A report from McAfee Advanced Threat Research found that a campaign referred to as Operation GhostSecret has been targeting critical infrastructure, entertainment, finance, healthcare, telecommunications and other key industries.
The group behind the campaign has been using the same malware as that used in the 2014 Sony Pictures attack, which saw vast amounts of confidential data stolen from the film studio.

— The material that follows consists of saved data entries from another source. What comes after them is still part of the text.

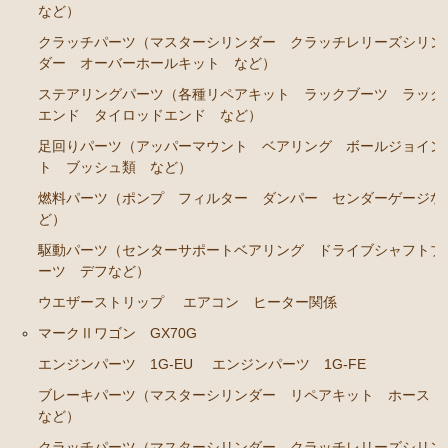
RA45 RA46）
など）
ステアリングパーツ（各種リペアキット ラックブー
クラッチパーツ（マスターシリンダー クラッチレリーズシリン
ツ ラックエンド タイロッドエンド など）
ダー オーバーホールキット など）
ステアリングパーツ（各種リペアキット ラックブーツ ラック
駆動パーツ（センターサポートベアリング ドライブ
エンド タイロッドエンド など）
シャフトブーツ など）
足回りパーツ（アッパーマウント ベアリング ボールジョイン
セリカカリーナRA63 TA61 TA63 TA64AA63コロナRT14
ト ブッシュ類 など）
1 AT141 TT142
燃料パーツ（ポンプ フィルター ダンパー センダーゲージな
エンジンパーツ 3T-GTEU
ど）
エンジンパーツ 4T-GTEU
駆動パーツ（センターサポートベアリング ドライブシャフトブ
ーツ デフなど）
エンジンパーツ 4A-GEU
ウエザーストリップ
エアコン ヒーター関係
エンジンパーツ 2T-GEU
マークⅡワゴン GX70G
エンジンパーツ 18R-GEU
エンジンパーツ 1G-EU
エンジンパーツ 1G-FE
エンジンパーツ（マウント 他）
ブレーキパーツ（マスターシリンダー リペアキット ホース
など）
排気パーツ（Exhaust Parts）
クラッチパーツ（マスターシリンダー クラッチレリーズシリン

“This analysis by the McAfee Advanced Threat Research team has found previously undiscovered components that we attribute to Hidden Cobra, which continues to target organizations around the world,” the researchers reported.
One of the servers identified in the report that had been used by the group was housed at Thammasat University in Bangkok, Thailand.
ThaiCERT said that it was working with McAfee to analyze the compromised server in an effort to understand ongoing threats and assist any potential victims.
The McAfee researchers also discovered a new type of malware that has been carrying out attacks undetected since 2017.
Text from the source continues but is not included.